WHAT YOU HAVE TO DO: For the word "Select", count the lines of the data that include it and give only the total.

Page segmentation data
========================================

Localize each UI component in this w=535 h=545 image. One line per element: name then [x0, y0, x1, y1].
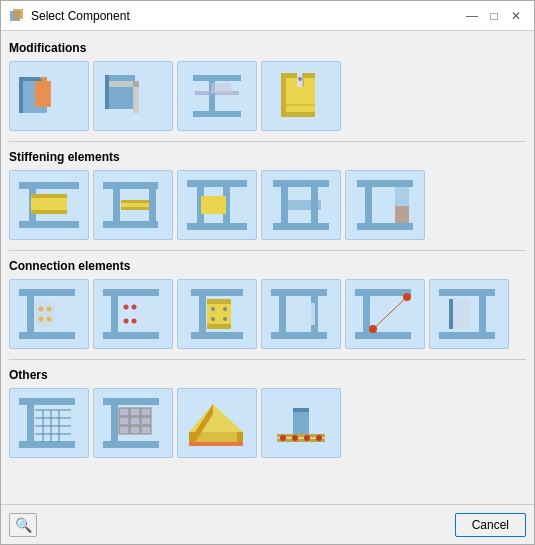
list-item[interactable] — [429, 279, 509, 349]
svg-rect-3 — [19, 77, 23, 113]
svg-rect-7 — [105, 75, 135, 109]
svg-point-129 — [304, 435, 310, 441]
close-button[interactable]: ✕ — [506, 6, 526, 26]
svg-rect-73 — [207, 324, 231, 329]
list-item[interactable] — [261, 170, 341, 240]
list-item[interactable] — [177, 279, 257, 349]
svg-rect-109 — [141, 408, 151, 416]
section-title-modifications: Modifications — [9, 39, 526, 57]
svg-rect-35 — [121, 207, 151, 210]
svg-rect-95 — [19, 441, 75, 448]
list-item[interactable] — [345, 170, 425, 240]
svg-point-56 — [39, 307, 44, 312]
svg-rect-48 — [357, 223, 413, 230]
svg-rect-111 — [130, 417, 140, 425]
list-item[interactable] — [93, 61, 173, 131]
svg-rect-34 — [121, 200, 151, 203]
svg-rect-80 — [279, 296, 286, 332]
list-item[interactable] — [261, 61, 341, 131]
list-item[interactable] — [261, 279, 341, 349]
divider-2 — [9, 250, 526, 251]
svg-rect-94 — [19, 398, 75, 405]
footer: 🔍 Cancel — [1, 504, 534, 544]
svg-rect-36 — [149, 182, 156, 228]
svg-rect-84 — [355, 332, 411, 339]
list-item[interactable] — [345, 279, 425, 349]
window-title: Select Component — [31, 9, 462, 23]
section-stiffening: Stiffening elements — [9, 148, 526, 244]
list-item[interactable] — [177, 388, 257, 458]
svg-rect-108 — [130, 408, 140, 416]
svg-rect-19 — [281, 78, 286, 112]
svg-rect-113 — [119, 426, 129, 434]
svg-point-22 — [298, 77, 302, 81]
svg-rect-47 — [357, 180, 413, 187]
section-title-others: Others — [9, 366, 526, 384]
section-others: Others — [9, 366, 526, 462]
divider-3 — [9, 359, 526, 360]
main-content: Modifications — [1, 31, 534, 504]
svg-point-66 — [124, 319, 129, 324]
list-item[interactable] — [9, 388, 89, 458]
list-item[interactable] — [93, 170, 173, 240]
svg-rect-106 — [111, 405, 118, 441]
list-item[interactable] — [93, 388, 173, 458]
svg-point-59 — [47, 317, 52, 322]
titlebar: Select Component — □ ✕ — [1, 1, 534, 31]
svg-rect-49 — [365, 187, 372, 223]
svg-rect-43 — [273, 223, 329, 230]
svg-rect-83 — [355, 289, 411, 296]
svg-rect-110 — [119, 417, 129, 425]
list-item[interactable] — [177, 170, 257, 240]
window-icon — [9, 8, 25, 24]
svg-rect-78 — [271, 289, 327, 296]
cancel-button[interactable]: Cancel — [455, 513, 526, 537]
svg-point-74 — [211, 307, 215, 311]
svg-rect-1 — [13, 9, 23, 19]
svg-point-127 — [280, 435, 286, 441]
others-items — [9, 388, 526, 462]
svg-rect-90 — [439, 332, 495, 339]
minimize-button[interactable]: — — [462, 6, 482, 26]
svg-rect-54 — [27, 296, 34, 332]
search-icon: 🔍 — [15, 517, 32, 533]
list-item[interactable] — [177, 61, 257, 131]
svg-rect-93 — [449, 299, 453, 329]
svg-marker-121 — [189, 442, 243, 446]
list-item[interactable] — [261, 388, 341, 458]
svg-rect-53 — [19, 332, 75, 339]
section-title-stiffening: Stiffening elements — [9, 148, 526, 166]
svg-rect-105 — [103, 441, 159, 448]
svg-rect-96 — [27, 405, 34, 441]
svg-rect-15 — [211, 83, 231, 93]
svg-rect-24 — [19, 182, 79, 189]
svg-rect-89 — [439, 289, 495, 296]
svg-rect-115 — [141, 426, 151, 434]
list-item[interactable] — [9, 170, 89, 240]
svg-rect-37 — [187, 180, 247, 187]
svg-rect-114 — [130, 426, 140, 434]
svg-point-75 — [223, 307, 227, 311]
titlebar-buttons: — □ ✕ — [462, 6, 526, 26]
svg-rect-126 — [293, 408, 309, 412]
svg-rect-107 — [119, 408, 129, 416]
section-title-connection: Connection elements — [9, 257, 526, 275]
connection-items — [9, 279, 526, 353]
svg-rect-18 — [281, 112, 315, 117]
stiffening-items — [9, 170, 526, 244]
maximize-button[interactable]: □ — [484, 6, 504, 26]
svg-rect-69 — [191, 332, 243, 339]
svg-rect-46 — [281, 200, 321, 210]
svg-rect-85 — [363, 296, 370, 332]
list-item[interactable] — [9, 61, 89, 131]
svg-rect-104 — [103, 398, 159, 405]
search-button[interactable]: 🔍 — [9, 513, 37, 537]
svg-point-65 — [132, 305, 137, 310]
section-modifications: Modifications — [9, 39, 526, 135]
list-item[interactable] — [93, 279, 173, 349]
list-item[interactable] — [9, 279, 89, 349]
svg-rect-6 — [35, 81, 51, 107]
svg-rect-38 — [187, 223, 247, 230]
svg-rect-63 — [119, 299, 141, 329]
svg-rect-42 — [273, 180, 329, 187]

========================================

EXPECTED OUTPUT: 2